ACCPA Chief Executive Officer (CEO), Tom Symondson, said the FWC must address the needs of all aged care workers when it next sits to deliberate future wage growth.
“We are concerned that the pay rise is to be split into two parts and that workers will have to wait until July 1, 2023, before the first increase and a year later to get the second,” said Mr Symondson.
“We are experiencing a workforce crisis now and we need to be able to pass on pay rises to our staff as soon as possible to recognise their incredible contribution and to give them the confidence to remain in our sector.
“We expect to see further stages of the FWC work value case expected early next year to address the work of kitchen, laundry, recreation activities and administrative staff who were not included in the initial decision to award a 15% pay increase.”

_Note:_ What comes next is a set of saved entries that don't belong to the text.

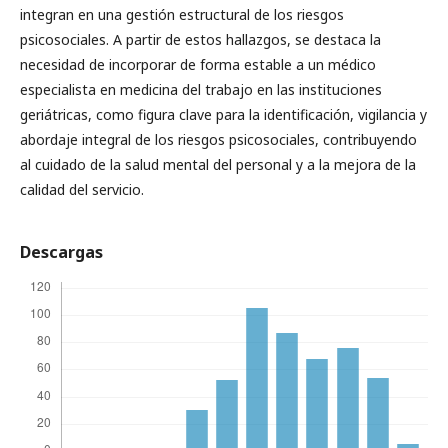
integran en una gestión estructural de los riesgos
psicosociales. A partir de estos hallazgos, se destaca la
necesidad de incorporar de forma estable a un médico
especialista en medicina del trabajo en las instituciones
geriátricas, como figura clave para la identificación, vigilancia y
abordaje integral de los riesgos psicosociales, contribuyendo
al cuidado de la salud mental del personal y a la mejora de la
calidad del servicio.
Descargas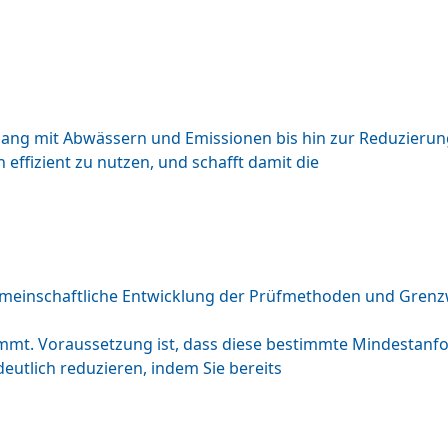
ang mit Abwässern und Emissionen bis hin zur Reduzierun
effizient zu nutzen, und schafft damit die
gemeinschaftliche Entwicklung der Prüfmethoden und Grenzw
stimmt. Voraussetzung ist, dass diese bestimmte Mindestanf
eutlich reduzieren, indem Sie bereits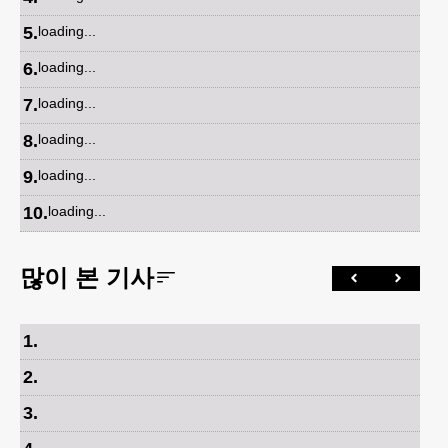
5
.
loading...
6
.
loading...
7
.
loading...
8
.
loading...
9
.
loading...
10
.
loading...
많이 본 기사
1
.
2
.
3
.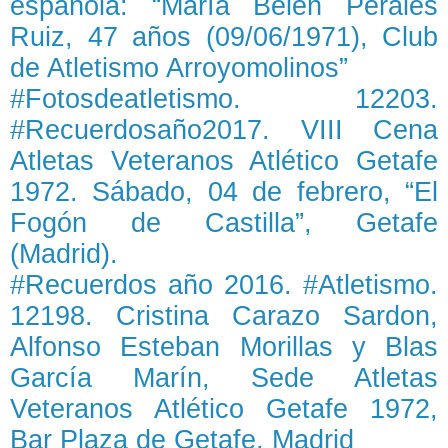
española: “María Belén Perales
Ruiz, 47 años (09/06/1971), Club
de Atletismo Arroyomolinos”
#Fotosdeatletismo. 12203.
#Recuerdosaño2017. VIII Cena
Atletas Veteranos Atlético Getafe
1972. Sábado, 04 de febrero, “El
Fogón de Castilla”, Getafe
(Madrid).
#Recuerdos año 2016. #Atletismo.
12198. Cristina Carazo Sardon,
Alfonso Esteban Morillas y Blas
García Marín, Sede Atletas
Veteranos Atlético Getafe 1972,
Bar Plaza de Getafe, Madrid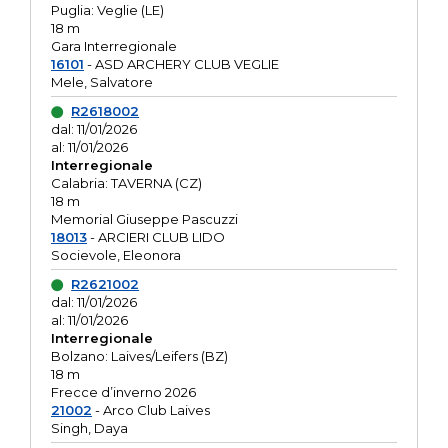
Puglia: Veglie (LE)
18 m
Gara Interregionale
16101
- ASD ARCHERY CLUB VEGLIE
Mele, Salvatore
R2618002
dal: 11/01/2026
al: 11/01/2026
Interregionale
Calabria: TAVERNA (CZ)
18 m
Memorial Giuseppe Pascuzzi
18013
- ARCIERI CLUB LIDO
Socievole, Eleonora
R2621002
dal: 11/01/2026
al: 11/01/2026
Interregionale
Bolzano: Laives/Leifers (BZ)
18 m
Frecce d’inverno 2026
21002
- Arco Club Laives
Singh, Daya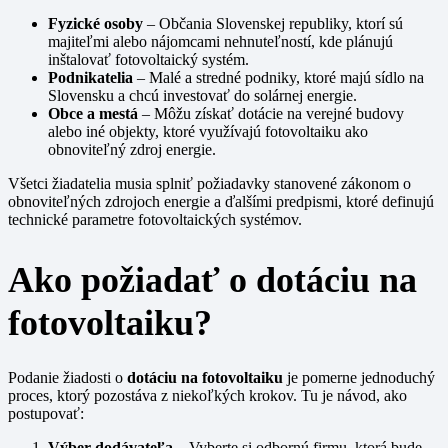
Fyzické osoby
– Občania Slovenskej republiky, ktorí sú
majiteľmi alebo nájomcami nehnuteľností, kde plánujú
inštalovať fotovoltaický systém.
Podnikatelia
– Malé a stredné podniky, ktoré majú sídlo na
Slovensku a chcú investovať do solárnej energie.
Obce a mestá
– Môžu získať dotácie na verejné budovy
alebo iné objekty, ktoré využívajú fotovoltaiku ako
obnoviteľný zdroj energie.
Všetci žiadatelia musia splniť požiadavky stanovené zákonom o
obnoviteľných zdrojoch energie a ďalšími predpismi, ktoré definujú
technické parametre fotovoltaických systémov.
Ako požiadať o dotáciu na
fotovoltaiku?
Podanie žiadosti o
dotáciu na fotovoltaiku
je pomerne jednoduchý
proces, ktorý pozostáva z niekoľkých krokov. Tu je návod, ako
postupovať:
Výber dodávateľa
– Vyberte si odbornú firmu, ktorá bude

The joint submission also addressed the need to introduce the new pay rates as soon as possible with aged care peaks also urging for Government funding to be delivered directly to them to ensure staff can be paid appropriately from July 2023.
Instead, there is confusion towards the Government’s decision to phase in the increase over 18 months.
Catholic Health Australia (CHA) Aged Care Director, Jason Kara, said it was not the news aged care workers want to hear before Christmas.
“Both the Royal Commission and the FWC have accepted aged care workers are underpaid and that this is a key reason we are experiencing a crisis in recruiting and retaining staff,” said Mr Kara.
“The Government recently welcomed the Fair Work Commission’s interim pay decision as desperately needed and thoroughly deserved but now it has been delayed, we want to know why?
“This is a really bitter pill for aged care workers to swallow right before Christmas and is a real disappointment for our members and their hard-working staff.”